Your objective:
Through to the final line, write out the records below exactly, omitting any images they contain.

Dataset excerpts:
=== Section Start ===
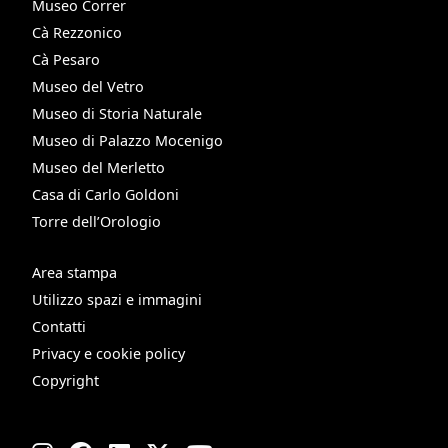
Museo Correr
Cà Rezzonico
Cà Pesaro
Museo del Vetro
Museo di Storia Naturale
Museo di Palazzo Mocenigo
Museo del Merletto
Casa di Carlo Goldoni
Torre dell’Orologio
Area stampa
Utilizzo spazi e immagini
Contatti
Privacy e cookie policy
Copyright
=== Section End ===
Worked solution:
Museo Correr
Cà Rezzonico
Cà Pesaro
Museo del Vetro
Museo di Storia Naturale
Museo di Palazzo Mocenigo
Museo del Merletto
Casa di Carlo Goldoni
Torre dell’Orologio
Area stampa
Utilizzo spazi e immagini
Contatti
Privacy e cookie policy
Copyright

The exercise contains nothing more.